What’s happening to leader and follower relationships in such turbulence? Imagine the impact on a fear-based command and control culture. Subordinate leaders are just “waiting for the other shoe to drop”[1] and the blame game to start:

The Blame Game

How do we develop leaders that can thrive?
[1]  “waiting for the other shoe to drop” is defined as awaiting a seemingly inevitable event, especially one that is not desirable

The tension between what Leaders want to achieve and their current culture prevents traditional leadership training from making a significant impact. For example, many leaders’ previous training has left them feeling that they could do a better job doing it themselves. Of course, too often this has not happened together with little sign that they have addressed their own or their junior leaders’ performance issues. The consequence is that leading up to a change they lack confidence and skills to handle the natural uncertainty that change creates. Consequently, they default to avoidance and expediency and as a result staff resistance rises morale suffers.
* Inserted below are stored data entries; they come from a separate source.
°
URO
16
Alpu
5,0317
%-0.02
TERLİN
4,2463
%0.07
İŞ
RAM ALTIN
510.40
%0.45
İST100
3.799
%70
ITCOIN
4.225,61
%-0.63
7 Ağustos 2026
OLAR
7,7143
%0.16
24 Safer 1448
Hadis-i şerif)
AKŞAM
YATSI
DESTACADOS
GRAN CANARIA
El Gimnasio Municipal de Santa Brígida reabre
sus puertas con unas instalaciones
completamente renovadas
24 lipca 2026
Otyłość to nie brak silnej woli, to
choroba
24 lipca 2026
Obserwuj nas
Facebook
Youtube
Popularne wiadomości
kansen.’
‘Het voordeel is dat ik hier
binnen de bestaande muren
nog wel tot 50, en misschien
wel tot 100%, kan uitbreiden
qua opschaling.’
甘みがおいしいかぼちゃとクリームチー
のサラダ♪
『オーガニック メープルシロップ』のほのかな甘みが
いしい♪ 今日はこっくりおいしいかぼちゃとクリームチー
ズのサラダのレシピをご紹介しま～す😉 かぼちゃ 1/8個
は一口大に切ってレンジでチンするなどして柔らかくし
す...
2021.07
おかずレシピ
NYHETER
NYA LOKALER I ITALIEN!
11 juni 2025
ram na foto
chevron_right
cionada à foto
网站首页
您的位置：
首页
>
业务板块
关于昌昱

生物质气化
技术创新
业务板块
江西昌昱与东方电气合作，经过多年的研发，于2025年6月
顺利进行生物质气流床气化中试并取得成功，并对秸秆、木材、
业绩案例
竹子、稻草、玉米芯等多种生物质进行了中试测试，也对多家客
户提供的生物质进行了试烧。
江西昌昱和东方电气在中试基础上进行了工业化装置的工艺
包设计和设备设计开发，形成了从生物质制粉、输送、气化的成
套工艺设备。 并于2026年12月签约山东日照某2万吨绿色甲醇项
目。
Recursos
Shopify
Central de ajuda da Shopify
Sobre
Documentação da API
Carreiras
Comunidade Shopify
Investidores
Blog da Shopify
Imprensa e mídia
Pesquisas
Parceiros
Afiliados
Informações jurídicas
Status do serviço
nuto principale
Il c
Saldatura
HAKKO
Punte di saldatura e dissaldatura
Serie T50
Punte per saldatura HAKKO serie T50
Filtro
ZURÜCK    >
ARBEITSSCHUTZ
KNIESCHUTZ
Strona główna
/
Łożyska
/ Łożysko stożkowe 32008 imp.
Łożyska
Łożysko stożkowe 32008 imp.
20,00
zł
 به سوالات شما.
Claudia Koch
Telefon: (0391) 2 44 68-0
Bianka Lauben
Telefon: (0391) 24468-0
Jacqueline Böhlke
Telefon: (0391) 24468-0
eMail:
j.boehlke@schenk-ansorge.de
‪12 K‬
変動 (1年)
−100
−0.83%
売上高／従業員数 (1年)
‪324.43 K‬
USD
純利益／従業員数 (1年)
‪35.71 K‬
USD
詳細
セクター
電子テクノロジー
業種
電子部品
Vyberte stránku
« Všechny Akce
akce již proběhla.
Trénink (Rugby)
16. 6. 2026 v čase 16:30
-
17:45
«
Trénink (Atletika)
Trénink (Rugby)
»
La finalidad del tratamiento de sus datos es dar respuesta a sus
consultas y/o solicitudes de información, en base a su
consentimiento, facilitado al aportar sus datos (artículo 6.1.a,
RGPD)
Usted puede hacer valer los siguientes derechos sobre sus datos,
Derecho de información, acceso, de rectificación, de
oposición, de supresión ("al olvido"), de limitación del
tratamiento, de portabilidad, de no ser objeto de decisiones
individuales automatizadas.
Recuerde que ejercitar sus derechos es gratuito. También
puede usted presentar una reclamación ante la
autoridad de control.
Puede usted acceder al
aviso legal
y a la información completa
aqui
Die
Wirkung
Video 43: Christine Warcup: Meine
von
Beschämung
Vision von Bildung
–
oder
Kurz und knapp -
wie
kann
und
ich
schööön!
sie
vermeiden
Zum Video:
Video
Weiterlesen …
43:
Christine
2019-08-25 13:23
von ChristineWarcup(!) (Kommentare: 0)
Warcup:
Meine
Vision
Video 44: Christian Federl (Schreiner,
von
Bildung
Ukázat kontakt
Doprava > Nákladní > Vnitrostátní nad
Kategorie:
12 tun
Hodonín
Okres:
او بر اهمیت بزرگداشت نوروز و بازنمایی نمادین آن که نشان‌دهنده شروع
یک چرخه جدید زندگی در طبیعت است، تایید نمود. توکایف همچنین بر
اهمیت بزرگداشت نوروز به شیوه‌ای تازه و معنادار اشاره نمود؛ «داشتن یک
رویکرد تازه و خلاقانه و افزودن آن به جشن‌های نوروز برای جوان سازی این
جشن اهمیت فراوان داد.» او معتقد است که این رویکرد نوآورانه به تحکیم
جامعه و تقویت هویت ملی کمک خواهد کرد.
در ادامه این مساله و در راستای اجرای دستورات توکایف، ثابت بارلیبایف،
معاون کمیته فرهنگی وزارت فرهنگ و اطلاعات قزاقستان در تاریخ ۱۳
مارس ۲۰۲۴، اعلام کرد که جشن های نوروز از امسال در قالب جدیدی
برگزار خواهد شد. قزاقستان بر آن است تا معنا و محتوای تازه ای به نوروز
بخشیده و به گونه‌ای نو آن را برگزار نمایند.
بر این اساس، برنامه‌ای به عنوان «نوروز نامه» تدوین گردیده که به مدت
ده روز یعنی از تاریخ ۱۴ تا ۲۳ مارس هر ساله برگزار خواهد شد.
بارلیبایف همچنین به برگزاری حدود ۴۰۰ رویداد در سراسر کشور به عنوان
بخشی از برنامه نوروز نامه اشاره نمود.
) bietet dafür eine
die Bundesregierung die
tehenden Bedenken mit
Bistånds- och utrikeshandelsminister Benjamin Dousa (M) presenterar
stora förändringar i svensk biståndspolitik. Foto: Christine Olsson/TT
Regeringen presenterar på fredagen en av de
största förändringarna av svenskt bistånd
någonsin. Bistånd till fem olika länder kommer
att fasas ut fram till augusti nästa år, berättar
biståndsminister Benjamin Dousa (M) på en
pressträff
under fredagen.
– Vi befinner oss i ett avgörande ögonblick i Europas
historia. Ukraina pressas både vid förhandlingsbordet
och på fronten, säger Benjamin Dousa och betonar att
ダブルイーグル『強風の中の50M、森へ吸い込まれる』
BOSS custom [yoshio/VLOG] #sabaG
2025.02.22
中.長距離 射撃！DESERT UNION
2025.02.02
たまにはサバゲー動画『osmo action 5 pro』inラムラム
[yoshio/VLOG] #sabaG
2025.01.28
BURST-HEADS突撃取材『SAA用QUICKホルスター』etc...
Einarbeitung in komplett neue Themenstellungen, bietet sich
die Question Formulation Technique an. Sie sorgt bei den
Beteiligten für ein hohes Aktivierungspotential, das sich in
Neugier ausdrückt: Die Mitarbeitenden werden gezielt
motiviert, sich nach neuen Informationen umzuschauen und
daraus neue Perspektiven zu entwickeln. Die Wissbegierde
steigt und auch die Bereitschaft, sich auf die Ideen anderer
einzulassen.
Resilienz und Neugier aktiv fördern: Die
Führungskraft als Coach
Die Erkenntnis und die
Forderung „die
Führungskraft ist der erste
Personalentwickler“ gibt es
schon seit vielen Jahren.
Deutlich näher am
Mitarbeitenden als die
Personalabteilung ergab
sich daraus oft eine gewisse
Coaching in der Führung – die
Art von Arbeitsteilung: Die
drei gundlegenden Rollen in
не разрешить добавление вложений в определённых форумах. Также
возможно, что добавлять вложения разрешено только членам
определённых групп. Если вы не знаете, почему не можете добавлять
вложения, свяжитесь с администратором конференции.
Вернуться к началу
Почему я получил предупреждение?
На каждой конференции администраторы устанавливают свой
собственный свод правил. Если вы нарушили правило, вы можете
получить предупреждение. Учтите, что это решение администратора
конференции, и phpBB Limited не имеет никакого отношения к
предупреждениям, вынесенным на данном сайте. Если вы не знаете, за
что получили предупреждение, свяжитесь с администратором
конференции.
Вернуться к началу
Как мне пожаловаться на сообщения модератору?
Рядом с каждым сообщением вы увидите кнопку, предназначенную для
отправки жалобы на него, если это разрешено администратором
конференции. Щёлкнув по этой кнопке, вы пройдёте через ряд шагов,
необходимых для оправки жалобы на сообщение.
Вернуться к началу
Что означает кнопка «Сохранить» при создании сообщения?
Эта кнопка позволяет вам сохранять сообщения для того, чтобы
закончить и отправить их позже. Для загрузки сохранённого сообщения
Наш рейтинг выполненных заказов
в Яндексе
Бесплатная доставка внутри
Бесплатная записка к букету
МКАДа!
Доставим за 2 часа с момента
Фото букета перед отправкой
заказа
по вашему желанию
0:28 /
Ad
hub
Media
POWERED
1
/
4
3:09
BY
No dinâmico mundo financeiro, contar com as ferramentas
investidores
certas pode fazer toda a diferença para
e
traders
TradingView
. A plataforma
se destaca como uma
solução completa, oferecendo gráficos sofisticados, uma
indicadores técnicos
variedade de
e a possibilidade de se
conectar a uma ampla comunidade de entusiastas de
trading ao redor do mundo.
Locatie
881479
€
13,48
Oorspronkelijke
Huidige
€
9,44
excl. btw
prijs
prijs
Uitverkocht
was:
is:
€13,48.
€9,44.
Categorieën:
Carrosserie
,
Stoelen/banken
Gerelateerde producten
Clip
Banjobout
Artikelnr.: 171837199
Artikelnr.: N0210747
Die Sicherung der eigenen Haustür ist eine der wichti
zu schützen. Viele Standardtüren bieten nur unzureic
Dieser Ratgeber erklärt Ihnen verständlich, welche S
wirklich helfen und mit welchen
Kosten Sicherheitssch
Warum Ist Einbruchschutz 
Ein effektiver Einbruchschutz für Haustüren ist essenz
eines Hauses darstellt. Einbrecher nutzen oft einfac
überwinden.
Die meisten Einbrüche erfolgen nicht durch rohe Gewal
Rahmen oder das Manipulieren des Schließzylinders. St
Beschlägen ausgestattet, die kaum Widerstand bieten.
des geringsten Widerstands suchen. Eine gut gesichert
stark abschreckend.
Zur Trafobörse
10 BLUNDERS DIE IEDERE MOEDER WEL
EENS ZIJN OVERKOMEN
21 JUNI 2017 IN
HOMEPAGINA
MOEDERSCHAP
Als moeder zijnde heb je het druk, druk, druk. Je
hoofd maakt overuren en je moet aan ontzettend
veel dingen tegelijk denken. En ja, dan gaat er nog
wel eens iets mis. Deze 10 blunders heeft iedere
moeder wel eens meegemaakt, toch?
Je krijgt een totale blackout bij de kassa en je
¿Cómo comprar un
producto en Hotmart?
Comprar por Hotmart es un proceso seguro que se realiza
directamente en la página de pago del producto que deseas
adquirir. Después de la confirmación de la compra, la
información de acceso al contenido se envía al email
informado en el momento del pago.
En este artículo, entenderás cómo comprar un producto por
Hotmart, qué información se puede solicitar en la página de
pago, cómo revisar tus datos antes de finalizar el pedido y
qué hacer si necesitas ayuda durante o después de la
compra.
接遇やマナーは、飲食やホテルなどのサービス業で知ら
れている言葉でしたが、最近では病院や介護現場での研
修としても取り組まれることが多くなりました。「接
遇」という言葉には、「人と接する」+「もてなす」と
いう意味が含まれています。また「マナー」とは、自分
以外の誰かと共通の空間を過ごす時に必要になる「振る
The conclusion is that Leaders need to develop a better framework to assess their competence to lead people and implement the next and subsequent changes more effectively.

A Final Thought

Our position is that it’s only by energizing people and harnessing technologies better than anyone else that organizations can survive and thrive. Genuinely aligned, empowered and collaborative people will outperform the competition every time. A leader’s role is to create successful change that fulfills people and avoids human casualties. Leaders need to create working relationships that are rewarding not just superficially productive.

Action Points:

A Leader’s greatest impact is when they motivate their followers to action by appealing to their shared sense of their organization’s essence. Use these questions to rate your leaders’ abilities:

1. Leading to Thrive

  • To what extent do your leaders focused on developing rewarding not just working relationships?
  • How reliant are your leaders on “command and control”?
  • How well do they really engage those they lead?
  • How well do they foster a culture of collaboration? Consider both internally and externally.

2. Leading to the Essence

Do your people know what your organization stands for? Specifically:

  • How well understood is the organization’s essence? (mission, values, intent and ethics)
  • How well aligned are my people with the Organization’s Essence and where it’s headed?
  • To what extent do leaders use the essence to guide and coach their people?

3. Developing Leaders

  • To what extent are you distributing and empowering leaders at all levels.
  • What evidence do you see of true “inter-reaction” where success and failure are openly discussed?
  • To what extent do they then take lessons learned and use them to repeat success and avoid failure.
  • How well do they use processes to help people stand back, objectify problems and make people’s thought processes transparent?
  • To what extent does the urgent drive out the important and mask how things accumulate, misalign and make each subsequent more difficult?

4. Problem Solving

  • How often do your leaders try to solve complex problems with processes geared to “benign or simple problems”?
  • How often do leaders face complex or wicked problems?

5. Leading Learning

  • What expectations do we have of people to develop shared knowledge from similar situations?
  • How much effort have you put into helping people express being puzzled or misunderstood?
  • How well do they lead people on tackling problems and solutions by sharing understandings, resolving differences and producing agreed courses of action?
  • How well have leaders, especially senior leaders, consistently expressed their expectations of learning to all levels across the organization?